Coronavirus, scoperti geni che aumentano rischio/ “Influiscono su predisposizione”

- Silvana Palazzo

Geni aumentano rischio coronavirus? Studio italiani ne ha scoperti tre che influiscono su suscettibilità al Covid-19 di organi o apparati

Studi Dna
Studi Dna (Pixabay, 2019)

Il coronavirus è anche una questione di geni. Ce ne sono alcuni nel Dna che possono aumentare il rischio di ammalarsi di Covid-19. E per fortuna sappiamo quali sono: li ha scoperti l’Università di Siena con uno studio che rientra in un grande progetto di ricerca Gen-Covid. Si tratta di una maxi ricerca genetica italiana, la prima al mondo, che stringe il cerchio attorno ai geni che determinato una diversa suscettibilità delle persone al coronavirus. L’intelligenza artificiale ha individuato i primi “indiziati”. I risultati ottenuti sui primi 130 pazienti sono stati infatti presentati alla conferenza della Società europea di genetica umana, ma grazie alla collaborazione con 35 ospedali di tutta Italia verrà esaminato il Dna di 2mila persone entro l’estate. «Abbiamo usato un approccio completamente nuovo che valuta il singolo paziente: così sarà più facile trovare terapie personalizzate contro Covid-19», spiega – come riportato dall’Ansa – la professoressa Alessandra Renieri, che è anche direttore dell’Unità di genetica medica all’Azienda ospedaliero-universitaria Senese.

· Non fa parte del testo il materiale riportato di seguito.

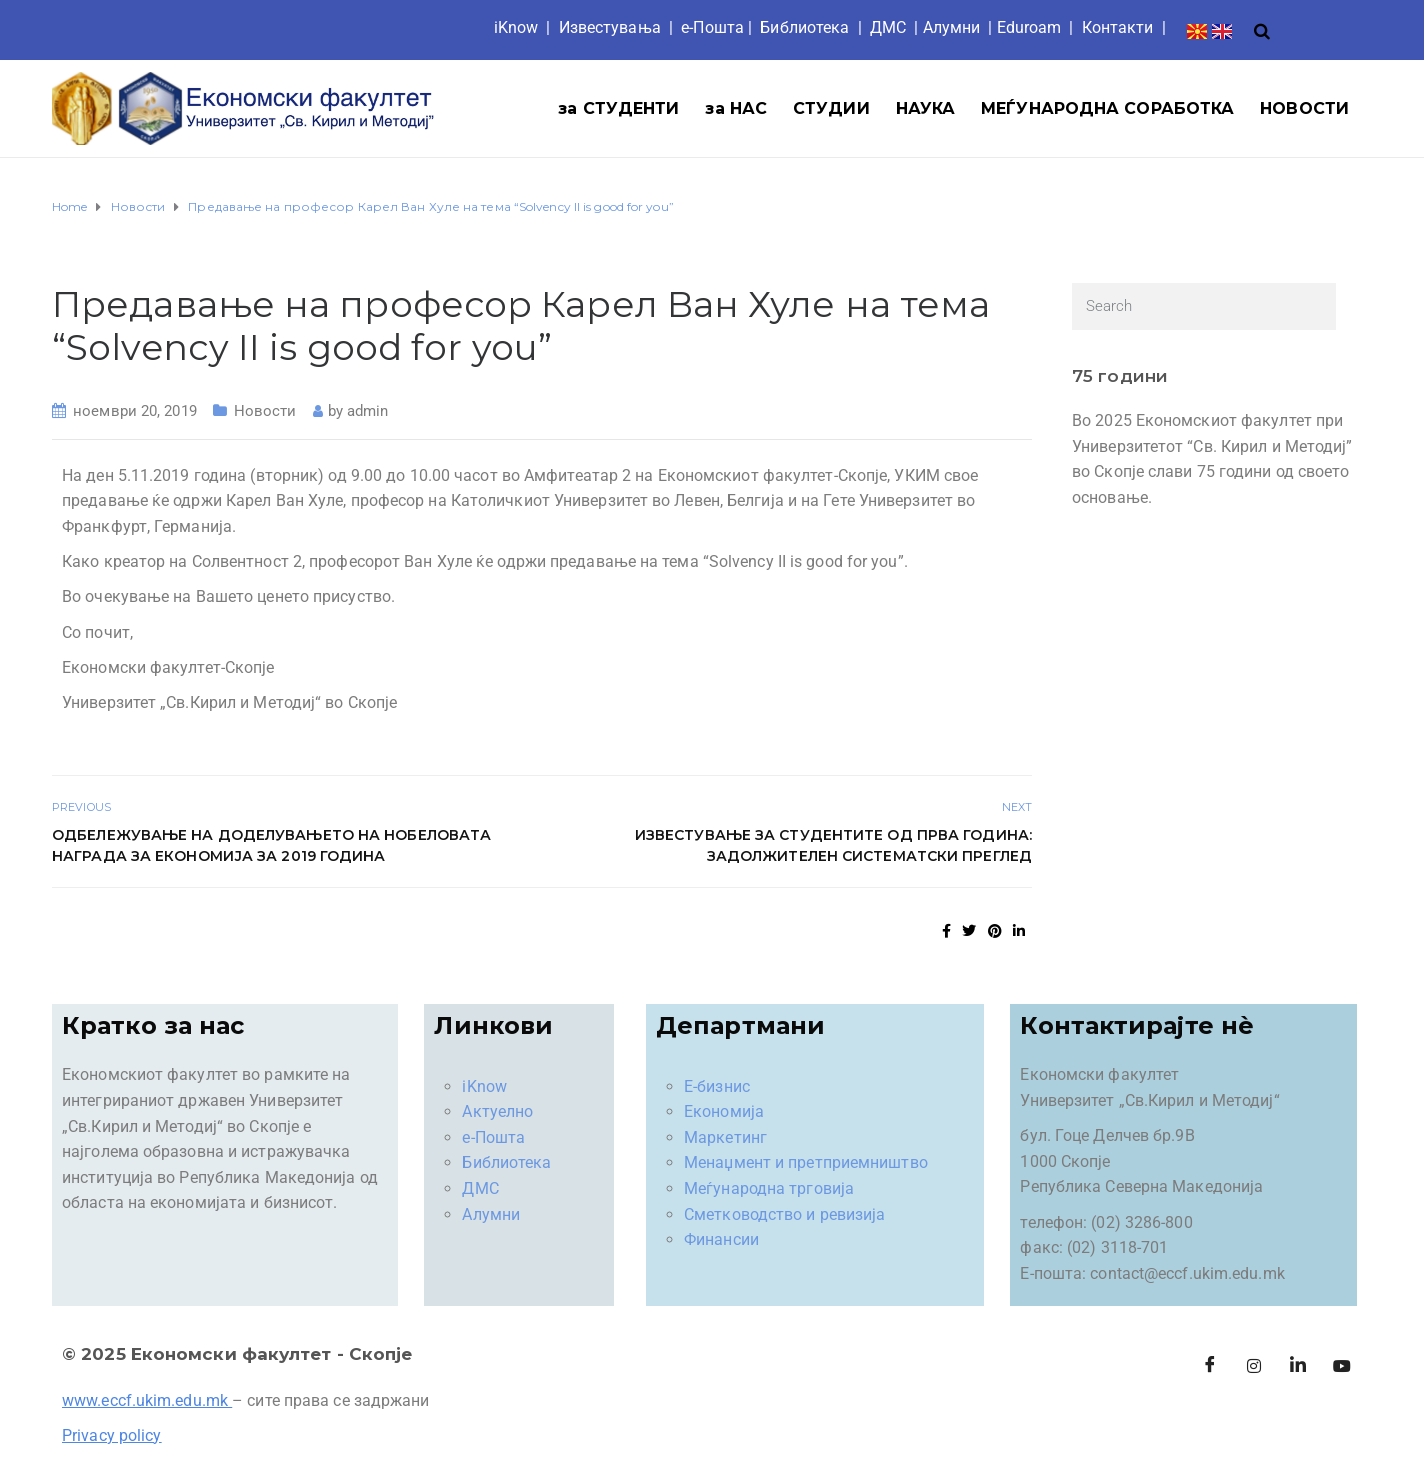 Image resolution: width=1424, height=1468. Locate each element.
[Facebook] (1210, 1366)
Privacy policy (111, 1435)
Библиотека (804, 27)
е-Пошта (712, 27)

SCOPERTI GENI CHE AUMENTANO RISCHIO CORONAVIRUS

L’Italia è stata la prima nazione occidentale ad essere colpita duramente dal coronavirus, ora però si spera di fare da apripista con gli scienziati. Non è semplice, considerando l’estrema variabilità della Covid. Ci sono persone asintomatiche, altre con una sindrome influenzale, altre ancora sviluppano conseguenze gravi che in alcuni casi portano alla morte. Come è possibile? La risposta sul coronavirus è nel Dna. «Abbiamo pensato fin dall’inizio che fosse la genetica dell’ospite a fare la differenza e diversi studi hanno poi dimostrato che la gravità della malattia dipende al 50% da fattori ereditari», afferma Renieri all’Ansa. Per questo i ricercatori hanno avviato studi genetici confrontando il Dna dei malati di Covid-19 con quello di persone sane. I risultati però sono stati deludenti.

Allora hanno cambiato approccio e valutato ogni paziente come caso a sé, come avviene quando si studiano le malattie genetiche rare. La genetista racconta che hanno scomposto la Covid nei vari organi che colpisce, poi hanno esaminato il Dna, in particolare le varianti più significative, analizzandole con un sistema binario, come fanno i computer. E qui entra in gioco l’intelligenza artificiale, perché ha rielaborato i dati e trovato in ogni malato una media di tre geni mutati che sembrano influire sulla suscettibilità al coronavirus di singoli organi o apparati. Alcuni di questi geni sono bersaglio di farmaci che potrebbero avere ora una nuova indicazione contro il coronavirus.